In this enchanted forest of Faërie lurks a Big, Bold, Cedar Wolf, and it just might bite if you’re not careful…

Bois de Violette won’t overwhelm your surroundings as you wear it. It stays close to you, but never strays.

Instead, this is what you would choose to wear for your own pensive pleasure, whenever the mood for a little needed introspection with just a touch of joy grabs you, when the melancholy grays of endless rainy afternoons are almost more than you can bear, and you want a peerless, perfumed reminder that some day, spring shall return again, and light and life as well, hidden in a woodland glade to catch you unaware.

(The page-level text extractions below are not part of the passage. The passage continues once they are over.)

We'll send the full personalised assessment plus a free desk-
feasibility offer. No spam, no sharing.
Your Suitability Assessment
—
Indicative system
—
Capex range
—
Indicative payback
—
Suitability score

As for me, with my predilection for the Gothic in les violettes, I find that Bois de Violette is a liquid bloom that Baudelaire would surely appreciate, if indeed he wasn’t referring to them when he wrote:

Charme profond, magique, dont nous grise

Dans le présent le passé restauré!

Ainsi l’aimant sur un corps adore

Du souvenir cueille la fleur exquise.

Or in a freer translation I couldn’t improve if I tried:

It’s by such charms that Nevermore

Intoxicates us in the Now –

As lovers to remembrance bow

Over the bodies they adore.

Parfums Serge Lutens ‘Bois de Violette’ is available at Luckyscent and directly from the Parfums Serge Lutens website.

Quote from Charles Baudelaire’s ‘Un Fantôme’ (1861), translated by Roy Campbell 1953, courtesy of Fleurs Du Mal.

With thanks to two perfume angels who made such Baudelairean blooms – and words! – possible.